The moment the thought occurred to him, he knew it was true. There was someone up in the tower. A silhouette, motionless. A twinge of fear passed through him, like a lone gust of wind. Then anger. Somebody was trespassing on his property, climbing his tower without asking him for permission. It was probably a poacher hunting the deer that grazed around the grove on the other side of the hill. It couldn’t be another bird-watcher.
He called out to the figure in the tower. No reply, no movement. Again he grew uncertain. His eyes must be deceiving him; they were so blurry.
He called again. No answer. He started to walk across the bridge.
When the planks gave way he fell headlong. He pitched forwards and didn’t even have time to stretch out his arms to break his fall. The ditch was more than two metres deep.
He felt a hideous pain. It came out of nowhere and cut right through him, like red-hot spears piercing his body. The pain was so intense he couldn’t even scream. Just before he died he realised that he had never reached the bottom of the ditch.

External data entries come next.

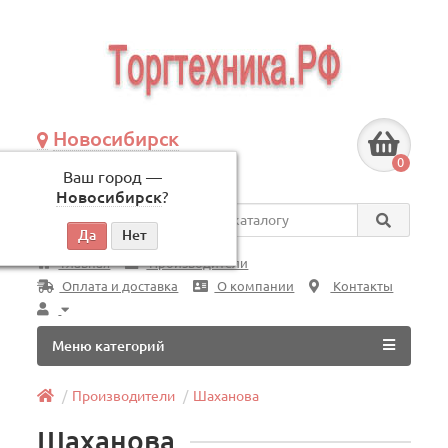
Новосибирск
+7 (383) 239-08-50
0
Ваш город —
по будням, с 09:00 до 18:00
Новосибирск
?
Везде
Главная
Производители
Оплата и доставка
О компании
Контакты
Меню категорий
Производители
Шаханова
Шаханова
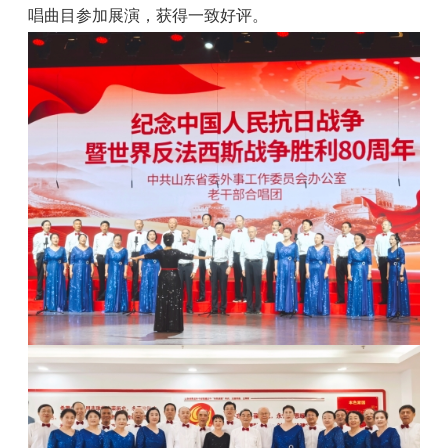
唱曲目参加展演，获得一致好评。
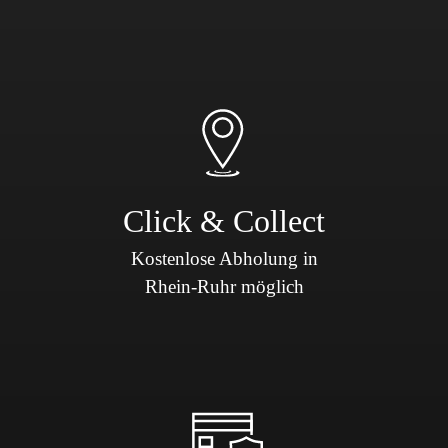
Click & Collect
Kostenlose Abholung in
Rhein-Ruhr möglich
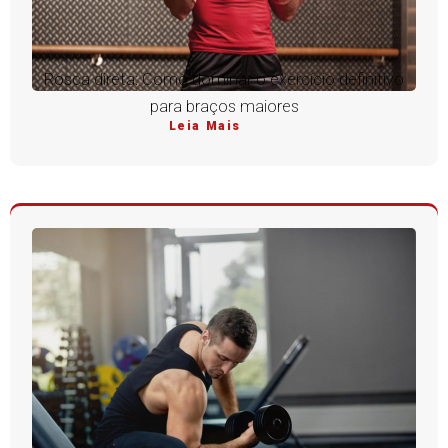
Rosca direta: Como dominar o exercício definitivo
para braços maiores
Leia Mais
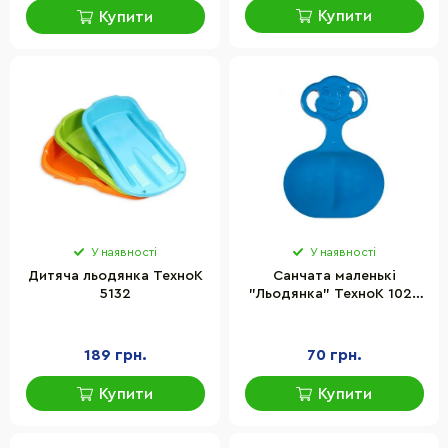
Купити
Купити
У наявності
У наявності
Дитяча льодянка ТехноК
Санчата маленькі
5132
"Льодянка" ТехноК 1028
пластик, до 20 кг
189 грн.
70 грн.
Купити
Купити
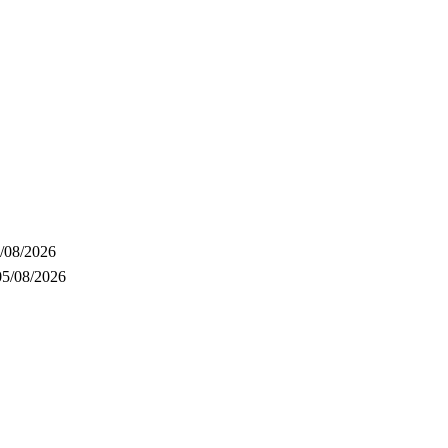
/08/2026
05/08/2026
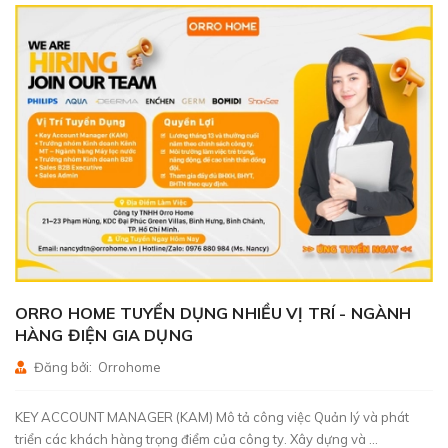
ORRO HOME TUYỂN DỤNG NHIỀU VỊ TRÍ - NGÀNH
HÀNG ĐIỆN GIA DỤNG
Đăng bởi: Orrohome
KEY ACCOUNT MANAGER (KAM) Mô tả công việc Quản lý và phát
triển các khách hàng trọng điểm của công ty. Xây dựng và ...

He remained suspended in his own pain.
His last thought was of the migrating birds, somewhere far above him. The sky moving towards the south.
One last time he tried to tear himself away from the pain. Then it was all over.
It was 11.20 p.m. on 21 September 1994. That night, huge flocks of thrushes and redwings were flying south.
They came from the north and set a southwest course over Falsterbo Point, heading for the warmth that awaited them, far away.